Legislature pushes for more student work experience

A proposed bill would create a new apprenticeship program for students.

by Clint Birtzer

Legislators weighed a new proposal Tuesday that would streamline the way Minnesota colleges and universities partner with employers for apprenticeship programs.

The Senate’s Higher Education and Workforce Development Committee discussed the plan, which would create a dual-track education system and establish competency standards for college students in manufacturing, health care sciences and information technology industries.

Bill author Sen. Terri Bonoff, DFL-Minnetonka, said she introduced the proposal to address the state’s need to consolidate institutions’ practices and to teach students about the realities of the workforce early on. She said the bill is a necessary step in state higher education reform.

“Students need to know what they need to be trained in,” Bonoff said.

She said state legislators should address the disparity between school and work experiences and that this could be a model that encourages other industries to jump on board in the future.

The bill mandates that the University of Minnesota partner with the state’s Department of Employment and Economic Development to develop new information technology apprenticeships that would give students academic credit and work experience.

The Minnesota State Colleges and Universities system would also collaborate with the Department of Labor and Industry to create apprenticeships in advanced manufacturing and health science programs.

Amy Walstien, director of education and workforce development policy at the Minnesota Chamber of Commerce, said at the committee meeting that recent graduates face a difficult transition when entering the workforce and that the state needs to work to fix that.

By 2020, more than 70 percent of jobs in Minnesota will require post-secondary education, according to a 2012 national report from Georgetown University.

The idea of the proposal is to boost the number of options students have to work in their chosen fields while still in college and give them experiential learning, Bonoff said.

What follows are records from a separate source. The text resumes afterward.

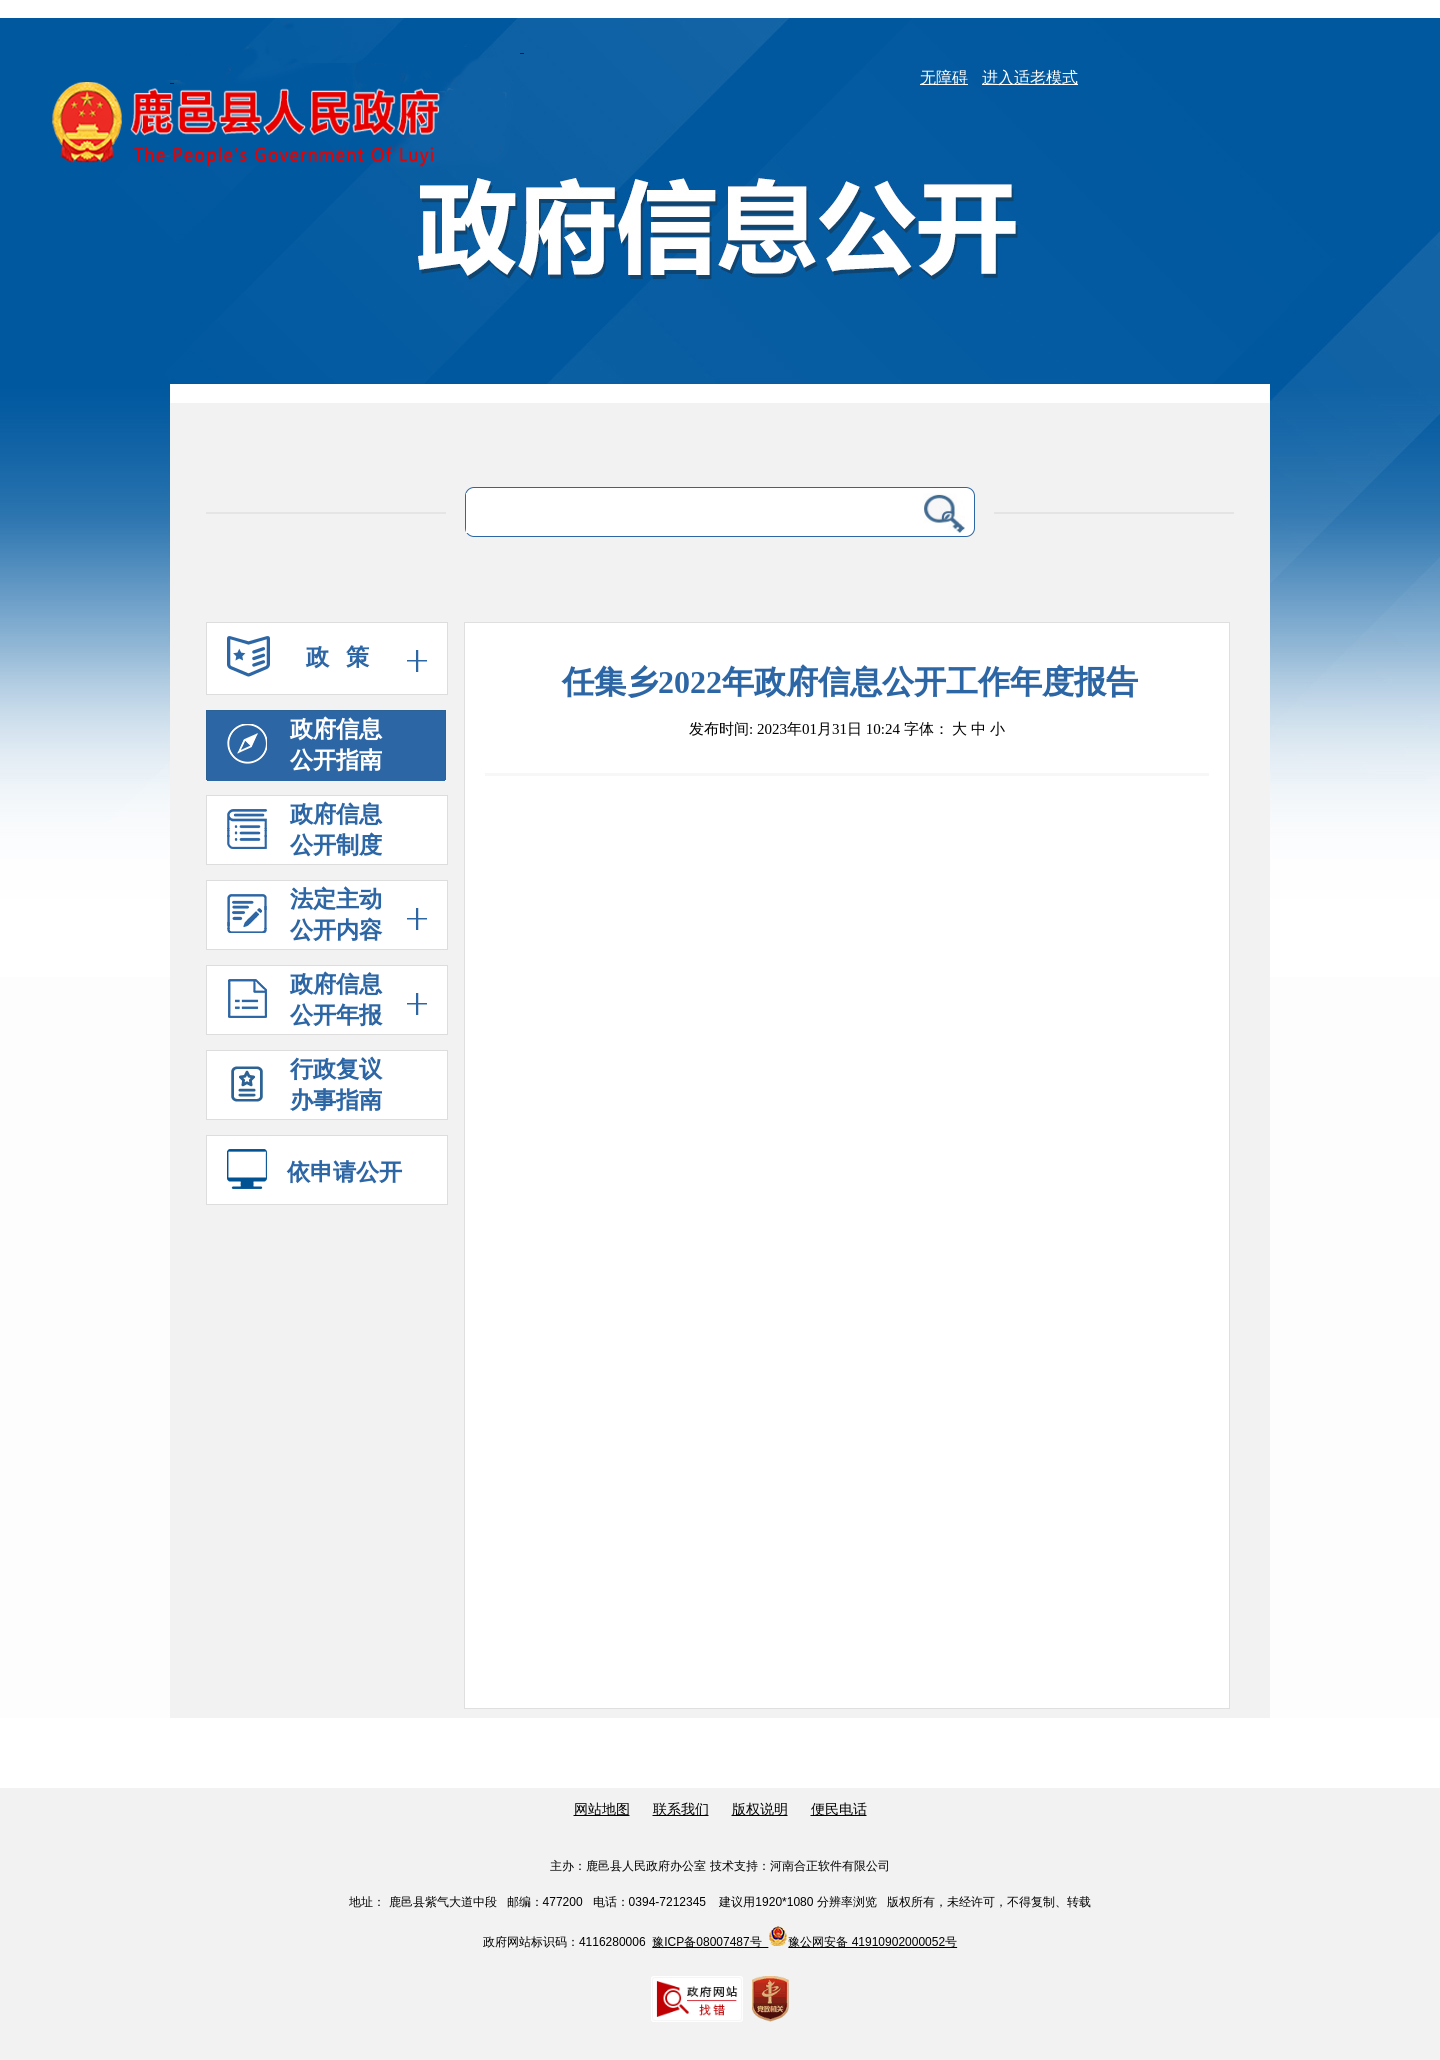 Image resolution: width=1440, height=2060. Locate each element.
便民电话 (839, 1809)
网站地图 (602, 1809)
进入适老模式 (1030, 77)
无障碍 (944, 77)
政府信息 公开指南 (304, 745)
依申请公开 (314, 1172)
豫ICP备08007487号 (710, 1942)
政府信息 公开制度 (304, 830)
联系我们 (681, 1809)
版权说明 (760, 1809)
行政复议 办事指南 (304, 1089) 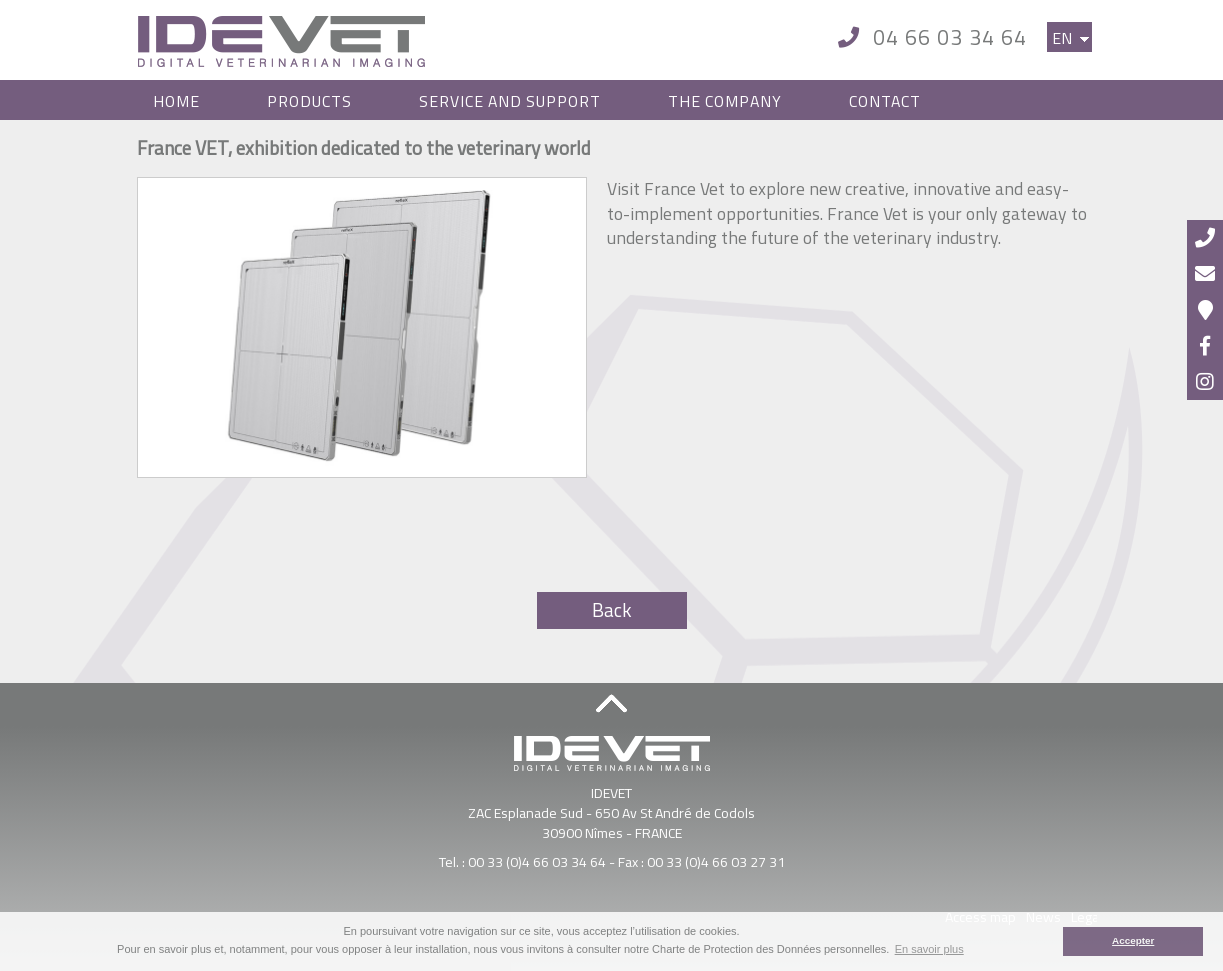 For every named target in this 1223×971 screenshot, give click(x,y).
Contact (885, 101)
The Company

The bill asks for $300,000 to establish the pilot programs, but the proposal may face setbacks at the Legislature because state leaders are focusing on removing redundancies from Minnesota laws this session. Still, the bill passed the committee Tuesday, and another will review it in the coming weeks.

Bonoff said she drafted the bill after seeing how the manufacturing company Buhler in Plymouth collaborated with Dunwoody College of Technology. The company picked five skilled high school students to work part time and paid for their education to prepare them for the trade.

By getting involved in these types of programs early in their schooling, students will see the benefits later, Bonoff said.

“For Minnesota to embark on this journey,” she said, “it would give us a leg up.”